On the SCC, there is also step 5 (again, simplified; I'm leaving out the caches): the 32-bit "physical" address is converted, using the LUTs, into a 46-bit "system" address. Part of this "system" address also specifies which component is responsible for handling the memory access; i.e., it contains the target coordinates for the packet that will be sent over the on-die mesh network.
The Linux kernel does not know of the LUTs, or the last step of address translation. It just manages the memory it knows about, just as it would on any x86 system. To use the remapping capabilities of the LUTs in an application, you basically need to do this (please note that this is independent of whether you are using RCCE or doing everything from scratch):
- Reserve some range in your task's virtual memory space.
- Instruct the kernel to map those virtual addresses to certain physical addresses.
- Change the LUTs for those special physical addresses.

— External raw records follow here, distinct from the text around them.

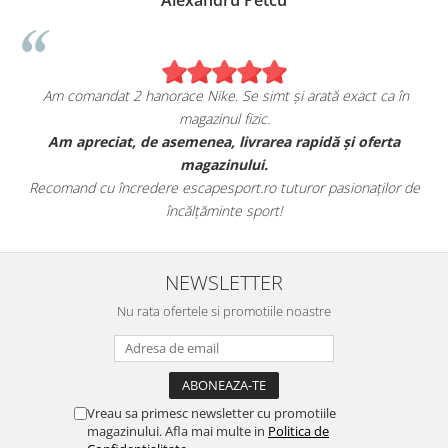
Alexandru Petcu
Am comandat 2 hanorace Nike. Se simt și arată exact ca în
magazinul fizic.
t
Am apreciat, de asemenea, livrarea rapidă și oferta
magazinului.
Recomand cu încredere escapesport.ro tuturor pasionaților de
încălțăminte sport!
NEWSLETTER
Nu rata ofertele si promotiile noastre
Vreau sa primesc newsletter cu promotiile
magazinului. Afla mai multe in
Politica de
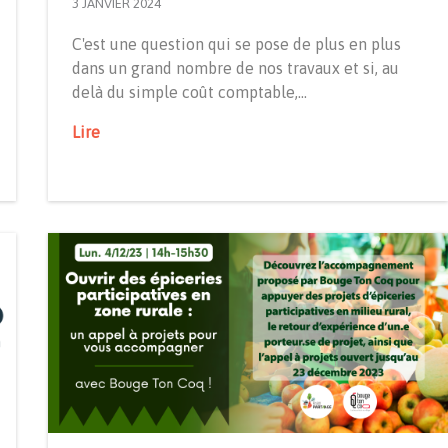
3 JANVIER 2024
C'est une question qui se pose de plus en plus
dans un grand nombre de nos travaux et si, au
delà du simple coût comptable,…
Lire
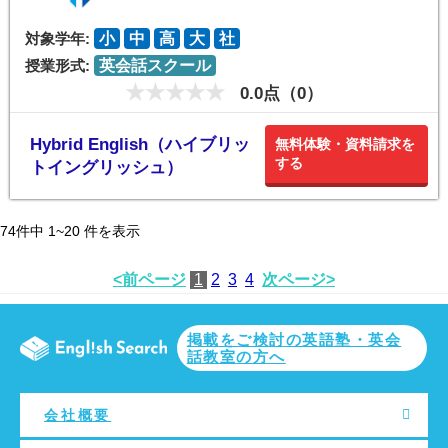
対象学年:
小
中
高
大
社
授業形式:
英会話スクール
0.0点（0）
Hybrid English（ハイブリッ
無料体験・資料請求を
する
トイングリッシュ）
74
件中
1~20
件を表示
<前ページ
1
2
3
4
次ページ>
掲載をご検討の英語塾・英会
話教室の方へ
会社概要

Any following access to your virtual addresses will still result in them being translated to the same physical addresses, but the LUT will redirect the access to the new target.

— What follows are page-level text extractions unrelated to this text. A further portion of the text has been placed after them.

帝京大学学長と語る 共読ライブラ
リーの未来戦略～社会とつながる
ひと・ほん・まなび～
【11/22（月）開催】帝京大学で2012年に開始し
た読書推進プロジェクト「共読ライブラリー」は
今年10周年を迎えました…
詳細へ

Step 1 is required because all memory accesses happen in virtual memory. There is no means to selectively disable page-table translation for certain accesses, so you always need to set up some page tables; even if those entries are just dummies and you want to perform the real work by reconfiguring LUTs...

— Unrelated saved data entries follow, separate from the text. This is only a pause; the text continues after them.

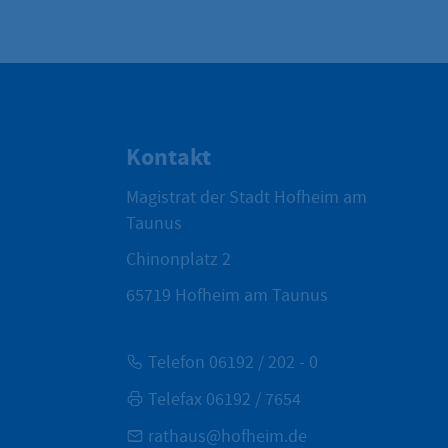
Kontakt
Magistrat der Stadt Hofheim am
Taunus
Chinonplatz 2
65719
Hofheim am Taunus
Telefon 06192 / 202 - 0
Telefax 06192 / 7654
rathaus@hofheim.de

The idea here is that the Linux kernel only performs steps 1 and 2, and does not need to be involved afterwards. Once the mappings are set up, you can (e.g., via RCCE) reconfigure the LUTs yourself, "behind the back" of the kernel.
Finally comming back to the original question: how to do linked data structures in shared memory. I can think of two variants:
- Allocate a "physical remapping" area (i.e., a set of LUT slots) per core. Map in this range, on all cores, at the same virtual address. Configure the LUTs to point to the same system memory. Now, you can exchange virtual addresses freely across cores (as long as they refer to objects in this special shared section).
- Allocate a "physical remapping" area (i.e., a set of LUT slots) per core. Map in this range, on all cores, at arbitrary virtual addresses. Configure the LUTs to point to the same system memory. You cannot exchange virtual address across cores. As an alternative, use offsets and let each core add the base (virtual) address of the mapping.
It may also be possible to hide the offset arithmetic of variant 2 behind some compiler syntax, if you want to write your own compiler (or modify an existing one). As an idea, the Microsoft C compiler supports the "_based" specifier for pointers; such pointers behave like normal ones from a programmer's point of view, but when stored to memory, they are just offsets, relative to the specific "base" address. Unfortunately, it seems GCC does not support this concept yet.
First of all, Thanks for this nice post.
>>Allocate a "physical remapping" area (i.e., a set of LUT slots) per core. Map in this range, on all cores, at the same virtual address. Configure the LUTs to point to the same system memory. Now, you can exchange virtual addresses freely across cores (as long as they refer to objects in this special shared section).<<
I have thought in advance about this idea, but I got impression that's a poor and rather restrictive solution.
Could you give us more details about it? if possible with examples.